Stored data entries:
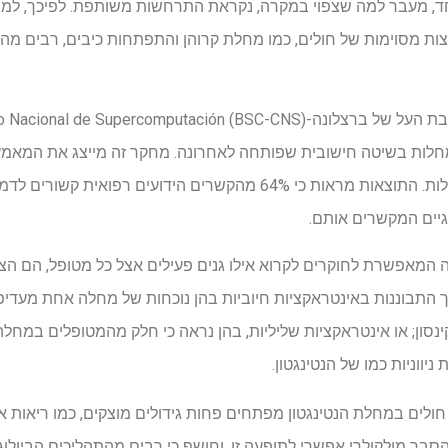
חד, מעבר למה שצפוי במקרה, נקראת התרחשות משותפת. לפיכך, ל
ת מסוימות של חולים, כמו מחלת קרוהן והתפתחות כיבים, רבים מהמ
יותר מ -4,000 חולים ו -45 מחלות בשיטה חישובית שפותחה לאחרונה. מחקר זה מייצג א
מדעית את הקשר הקליני בין מחלות. התוצאות מראות כי 64% מהקשרים הידוע
וגיים המקשרים אותם.
י רצף RNA, טכנולוגיה המאפשרת לחוקרים לקרוא אילו גנים פעילים אצל כל מטופל
ך התבוננות באינטראקציות חיוביות בהן נוכחות של מחלה אחת מעדי
ון; או אינטראקציות שליליות, בהן נראה כי חלק מהמטופלים במחל
יווניות כמו של הנטינגטון.
 חולים במחלת הנטינגטון מפתחים פחות גידולים מוצקים, כמו ריאות א
בר מולקולרי אפשרי לתופעה זו, וחושף כי רבים מהתהליכים הביולו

# [ABOUT THIS EXERCISE]
Repeat the data above exactly; images are not part of the copy.

# [RESULT BELOW]
חד, מעבר למה שצפוי במקרה, נקראת התרחשות משותפת. לפיכך, ל
ת מסוימות של חולים, כמו מחלת קרוהן והתפתחות כיבים, רבים מהמ
יותר מ -4,000 חולים ו -45 מחלות בשיטה חישובית שפותחה לאחרונה. מחקר זה מייצג א
מדעית את הקשר הקליני בין מחלות. התוצאות מראות כי 64% מהקשרים הידוע
וגיים המקשרים אותם.
י רצף RNA, טכנולוגיה המאפשרת לחוקרים לקרוא אילו גנים פעילים אצל כל מטופל
ך התבוננות באינטראקציות חיוביות בהן נוכחות של מחלה אחת מעדי
ון; או אינטראקציות שליליות, בהן נראה כי חלק מהמטופלים במחל
יווניות כמו של הנטינגטון.
 חולים במחלת הנטינגטון מפתחים פחות גידולים מוצקים, כמו ריאות א
בר מולקולרי אפשרי לתופעה זו, וחושף כי רבים מהתהליכים הביולו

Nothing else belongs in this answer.